Finite Limits, Infinite Limits, Limits At Infinity . . . Terminology Explained

The use of the terms finite limits, infinite limits and limits at infinity are used differently in various books and your instructor may have their own idea of what they mean. In this panel, we will try to break down the cases and explain the various ways these terms can be used as well as how we use them here at 17calculus.

When we talk about limits, we are looking at the \(\displaystyle{ \lim_{x \to c}{f(x)} = L }\). The various terms apply to the description of \(c\) and \(L\) and are shown in the table below. The confusion lies with the terms finite limits and infinite limits. They can mean two different things.

\(\displaystyle{ \lim_{x \to c}{f(x)} = L }\)

when

term(s) used

\(c\) is finite

limits approaching a finite value or finite limits

\(c\) is infinite \(\pm \infty\)

limits at infinity or infinite limits

\(L\) is finite

finite limits

\(L\) is infinite \(\pm \infty\)

infinite limits

You can see where the confusion lies. The terms finite limits and infinite limits are used to mean two different things, referring to either \(c\) or \(L\). It is possible to have \(c = \infty\) and \(L\) be finite. So is this an infinite limit or a finite limit? It depends if you are talking about \(c\) or \(L\).

How 17calculus Uses These Terms
The pages on this site are constructed based on what \(c\) is, i.e. we use the terms finite limits and infinite limits based on the value of \(c\) only ( using the first two rows of the table above and ignoring the last two ). This seems to be the best way since, when we are given a problem, we can't tell what \(L\) is until we finish the problem, and therefore we are unable to determine what type of problem we have and know what techniques to use until we are done with the problem.

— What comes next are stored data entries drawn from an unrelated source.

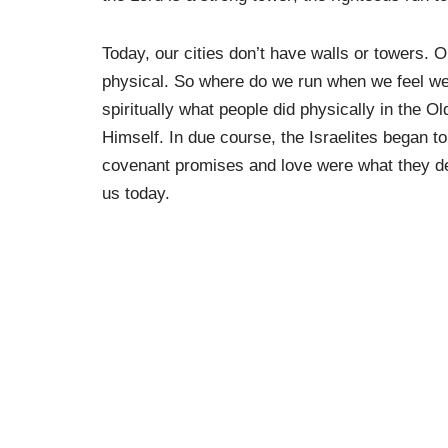
Today, our cities don’t have walls or towers. 
physical. So where do we run when we feel we
spiritually what people did physically in the 
Himself. In due course, the Israelites began to
covenant promises and love were what they de
us today.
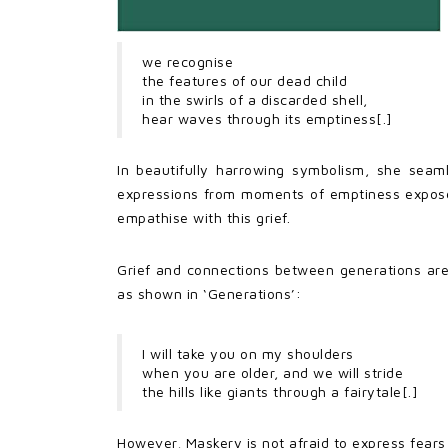
we recognise
the features of our dead child
in the swirls of a discarded shell,
hear waves through its emptiness[.]
In beautifully harrowing symbolism, she seam
expressions from moments of emptiness exposes 
empathise with this grief.
Grief and connections between generations are 
as shown in ‘Generations’:
I will take you on my shoulders
when you are older, and we will stride
the hills like giants through a fairytale[.]
However, Maskery is not afraid to express fears 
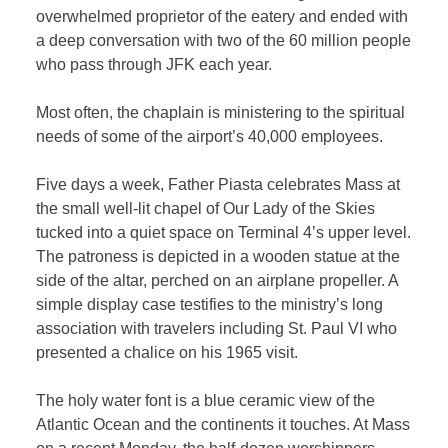
overwhelmed proprietor of the eatery and ended with
a deep conversation with two of the 60 million people
who pass through JFK each year.
Most often, the chaplain is ministering to the spiritual
needs of some of the airport’s 40,000 employees.
Five days a week, Father Piasta celebrates Mass at
the small well-lit chapel of Our Lady of the Skies
tucked into a quiet space on Terminal 4’s upper level.
The patroness is depicted in a wooden statue at the
side of the altar, perched on an airplane propeller. A
simple display case testifies to the ministry’s long
association with travelers including St. Paul VI who
presented a chalice on his 1965 visit.
The holy water font is a blue ceramic view of the
Atlantic Ocean and the continents it touches. At Mass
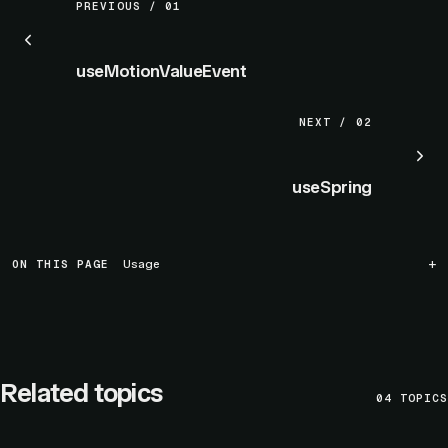
PREVIOUS / 01
useMotionValueEvent
NEXT / 02
useSpring
ON THIS PAGE
Usage
Related topics
04
TOPICS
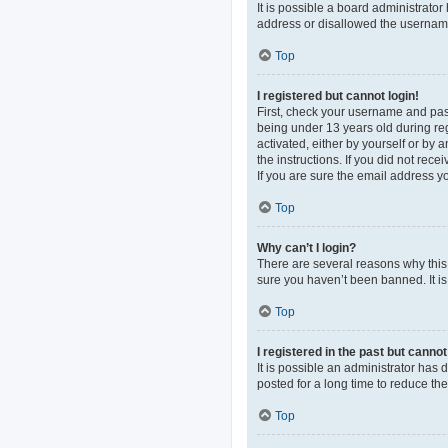
It is possible a board administrato
address or disallowed the username 
Top
I registered but cannot login!
First, check your username and pas
being under 13 years old during regi
activated, either by yourself or by 
the instructions. If you did not re
If you are sure the email address yo
Top
Why can’t I login?
There are several reasons why this 
sure you haven’t been banned. It is 
Top
I registered in the past but canno
It is possible an administrator ha
posted for a long time to reduce th
Top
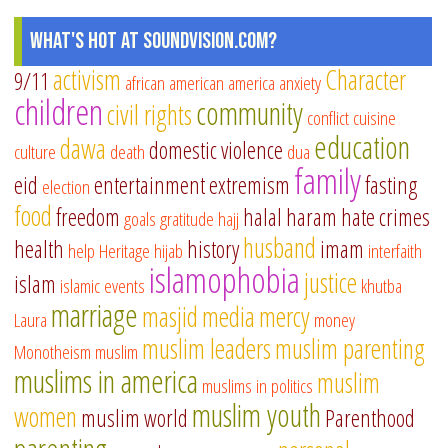
What's Hot at SoundVision.com?
activism
Character
9/11
african american
america
anxiety
children
community
civil rights
conflict
cuisine
education
dawa
domestic violence
culture
death
dua
family
eid
entertainment
extremism
fasting
election
food
freedom
halal
haram
hate crimes
goals
gratitude
hajj
husband
health
history
imam
help
Heritage
hijab
interfaith
islamophobia
justice
islam
islamic events
khutba
marriage
masjid
media
mercy
Laura
money
muslim leaders
muslim parenting
Monotheism
muslim
muslims in america
muslim
muslims in politics
muslim youth
women
muslim world
Parenthood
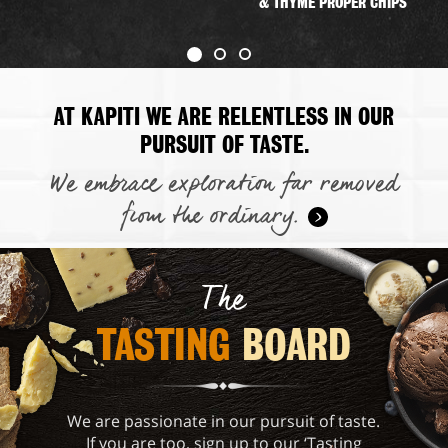
& THYME PROPER CHIPS
AT KAPITI WE ARE RELENTLESS IN OUR
PURSUIT OF TASTE.
We embrace exploration far removed
from the ordinary.
The
TASTING 
BOARD
We are passionate in our pursuit of taste.
If you are too, sign up to our ‘Tasting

Important: Make sure and check with your instructor to see how they use these terms.

This is the third technique for evaluating finite limits. It is very powerful and you will use it a lot in conjunction with substitution.

This is one of the more interesting techniques and one that you are extremely likely to need to use on an exam. The idea is that you are given a limit that is indeterminate containing a square root term. You rationalize either the numerator or denominator (whichever location has the square root) to remove the square root. This will usually lead to a factor that can then be canceled so that the result is no longer indeterminate. Let's do a quick demonstration.

Let's multiply \( ( \sqrt{x} - 1 ) \) by \( ( \sqrt{x} + 1 ) \). Notice that the terms are the same except for the sign in the middle.

\( ( \sqrt{x} - 1 )( \sqrt{x} + 1 ) \)

\( (\sqrt{x})(\sqrt{x}) - 1(\sqrt{x}) + 1(\sqrt{x}) -1(1) \)

The two middle terms cancel out (which is the point of this technique).

\( x - 1 \)

Bottom Line: \( ( \sqrt{x} - 1 )( \sqrt{x} + 1 ) = x-1 \)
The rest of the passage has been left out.